The group then raised two flags in the the United Nations Plaza in downtown San Francisco on June 25, 1978. One was the rainbow flag, while the other was an American flag with rainbow strips in place of the red, white, and blue.
Baker’s original design for the gay pride flag was an eight-striped rainbow. The original colors were hot pink, red, orange, yellow, green, turquoise, indigo, and violet. They represented, respectively: sex, life, healing, sun, serenity with nature, art, harmony, and spirit. In later versions of the flag, the pink and turquoise had to be removed because the dye used for those fabrics were too expensive. He went to create several gigantic versions of the flag to celebrate gay pride, and ultimately stuck with the six colors we see on them today.
A Symbolic Life
Gilbert Baker was a a living symbol of what he stood for. He was always at the forefront of LGBTQ activism. Besides interviews and documenting his life stories through books by various authors, his work got the televised treatment through the docudrama called When We Rise.

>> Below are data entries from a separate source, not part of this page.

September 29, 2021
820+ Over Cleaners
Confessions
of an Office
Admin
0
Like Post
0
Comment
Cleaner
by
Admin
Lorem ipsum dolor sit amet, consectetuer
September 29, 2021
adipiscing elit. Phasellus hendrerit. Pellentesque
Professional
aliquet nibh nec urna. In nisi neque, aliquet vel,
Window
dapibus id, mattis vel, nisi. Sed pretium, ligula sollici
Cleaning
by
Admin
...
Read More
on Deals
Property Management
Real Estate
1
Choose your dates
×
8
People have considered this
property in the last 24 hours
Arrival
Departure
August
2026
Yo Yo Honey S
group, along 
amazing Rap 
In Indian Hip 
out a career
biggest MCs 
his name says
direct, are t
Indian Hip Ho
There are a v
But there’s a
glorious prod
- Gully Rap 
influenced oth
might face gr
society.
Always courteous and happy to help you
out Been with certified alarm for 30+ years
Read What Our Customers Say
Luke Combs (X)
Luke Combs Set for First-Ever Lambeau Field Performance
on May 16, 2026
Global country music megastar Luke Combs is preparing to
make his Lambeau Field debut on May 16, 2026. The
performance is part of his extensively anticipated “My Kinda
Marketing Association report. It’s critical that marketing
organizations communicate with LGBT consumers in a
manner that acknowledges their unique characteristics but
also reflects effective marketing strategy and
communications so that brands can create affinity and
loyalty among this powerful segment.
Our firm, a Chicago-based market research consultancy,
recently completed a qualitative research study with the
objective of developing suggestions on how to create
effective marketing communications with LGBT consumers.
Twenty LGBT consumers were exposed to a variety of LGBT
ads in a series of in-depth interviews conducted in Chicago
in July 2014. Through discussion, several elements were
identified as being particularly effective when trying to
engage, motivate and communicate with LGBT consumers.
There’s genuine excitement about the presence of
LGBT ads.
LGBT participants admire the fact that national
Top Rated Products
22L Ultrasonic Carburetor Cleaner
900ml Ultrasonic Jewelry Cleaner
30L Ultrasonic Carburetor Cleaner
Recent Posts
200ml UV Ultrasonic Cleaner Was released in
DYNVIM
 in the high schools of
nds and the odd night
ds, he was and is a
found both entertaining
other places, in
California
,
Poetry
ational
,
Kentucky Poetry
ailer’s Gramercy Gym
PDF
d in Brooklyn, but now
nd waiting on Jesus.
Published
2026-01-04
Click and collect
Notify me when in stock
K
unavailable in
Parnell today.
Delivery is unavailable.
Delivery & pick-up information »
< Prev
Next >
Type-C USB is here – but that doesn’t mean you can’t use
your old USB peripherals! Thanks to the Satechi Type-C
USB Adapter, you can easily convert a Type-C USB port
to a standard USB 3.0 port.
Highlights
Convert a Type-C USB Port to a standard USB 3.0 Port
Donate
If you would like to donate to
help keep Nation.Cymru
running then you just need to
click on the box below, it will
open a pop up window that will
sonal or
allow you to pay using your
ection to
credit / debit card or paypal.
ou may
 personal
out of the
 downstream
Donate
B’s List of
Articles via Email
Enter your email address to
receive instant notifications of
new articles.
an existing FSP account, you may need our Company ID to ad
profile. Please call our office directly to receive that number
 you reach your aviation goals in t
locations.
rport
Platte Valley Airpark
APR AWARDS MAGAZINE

On March 31, 2017, Baker passed away in his sleep at the age of 65 at his New York home, according to his longtime friend, Cleve Jones. The cause of death was initially unknown, but Jones said Baker had suffered a massive stroke a few years ago and had to learn how to sew again. Authorities have since revealed that “hypertensive and atherosclerotic cardiovascular disease” resulted in Baker’s death.
Today, June 2, would have been his 66th birthday. Google honored his legacy saying, “Today we celebrate Gilbert Baker’s pride, creativity, and the lasting impact he’s had on strengthening and uniting people all over the world.”
RIP Gilbert Baker, your legacy will live on through time.